OTTAWA — A pilot project to help foreign agriculture workers stay in Canada starts March 31.
The three-year pilot is to designed to address the labour needs for year-round mushroom and greenhouse production, as well as the meat and livestock sectors.
The project is open to 1,470 applications per year through Immigration Canada. Specific occupations include industrial and retail butchers, farm supervisors, specialized livestock workers and general farm workers.
“We want to make sure there is full uptake in this program and we get the highest share spots available for our industry in this pilot,” said Brady Stadnicki of the Canadian Cattlemen’s Association.
This program is expected to help provide a long-term, stable workforce beyond the temporary foreign workers program.
Eligibility requirements will be posted on the Immigration Canada website at the end of the month.

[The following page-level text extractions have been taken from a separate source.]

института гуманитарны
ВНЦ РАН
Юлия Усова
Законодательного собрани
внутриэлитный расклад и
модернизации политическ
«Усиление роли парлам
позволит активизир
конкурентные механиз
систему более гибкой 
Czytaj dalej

Applicants seeking permanent residency need one year of work experience in the country, a job offer and should meet or exceed education and language requirements.

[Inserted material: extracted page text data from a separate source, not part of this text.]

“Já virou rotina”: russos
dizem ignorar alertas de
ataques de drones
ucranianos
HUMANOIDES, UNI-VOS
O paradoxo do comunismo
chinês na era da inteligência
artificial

The Canadian Agricultural Human Resources Council reports:
- 16,500 agriculture jobs could not be filled in 2017.
- 47 percent of agricultural producers could not find enough workers, causing stress, production delays, lost sales, and delays or cancellations for farm expansions or upgrades.
- 34 percent of employers reported that no Canadians applied for jobs on their farms.
- 2.9 billion in sales were lost because jobs went unfilled.